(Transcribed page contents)
"""

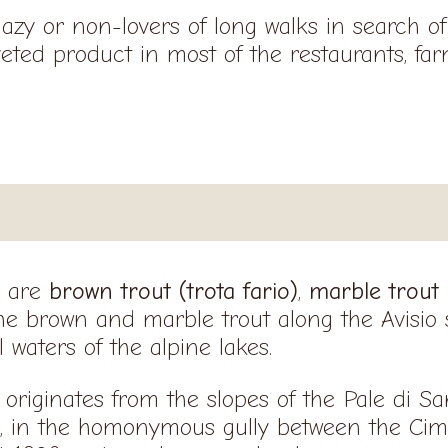
lazy or non-lovers of long walks in search 
veted product in most of the restaurants, fa
e are
brown trout (trota fario)
,
marble trout
the brown and marble trout along the Avisio
 waters of the alpine lakes.
 originates from the slopes of the Pale di S
, in the homonymous gully between the Cim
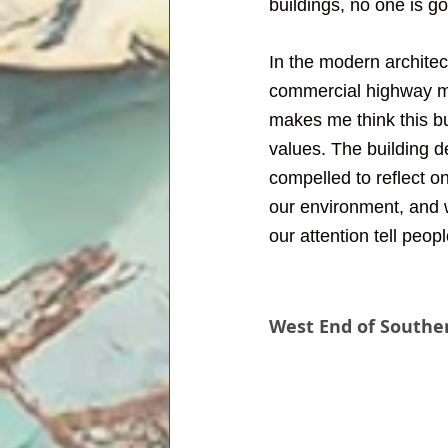
buildings, no one is goi
In the modern architect
commercial highway mak
makes me think this bu
values. The building 
compelled to reflect o
our environment, and w
our attention tell peop
West End of Souther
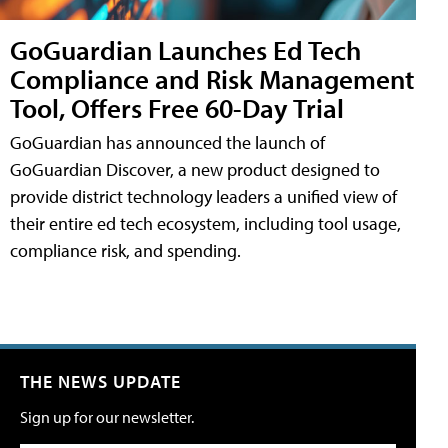
GoGuardian Launches Ed Tech
Compliance and Risk Management
Tool, Offers Free 60-Day Trial
GoGuardian has announced the launch of
GoGuardian Discover, a new product designed to
provide district technology leaders a unified view of
their entire ed tech ecosystem, including tool usage,
compliance risk, and spending.
THE NEWS UPDATE
Sign up for our newsletter.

"""

● **What to produce**:
Word for word, return all the entries and skip their pictures.

● **Your response**:
lazy or non-lovers of long walks in search 
veted product in most of the restaurants, fa
e are
brown trout (trota fario)
,
marble trout
the brown and marble trout along the Avisio
 waters of the alpine lakes.
 originates from the slopes of the Pale di S
, in the homonymous gully between the Cim
buildings, no one is goi
In the modern architect
commercial highway mak
makes me think this bu
values. The building 
compelled to reflect o
our environment, and w
our attention tell peop
West End of Souther
GoGuardian Launches Ed Tech
Compliance and Risk Management
Tool, Offers Free 60-Day Trial
GoGuardian has announced the launch of
GoGuardian Discover, a new product designed to
provide district technology leaders a unified view of
their entire ed tech ecosystem, including tool usage,
compliance risk, and spending.
THE NEWS UPDATE
Sign up for our newsletter.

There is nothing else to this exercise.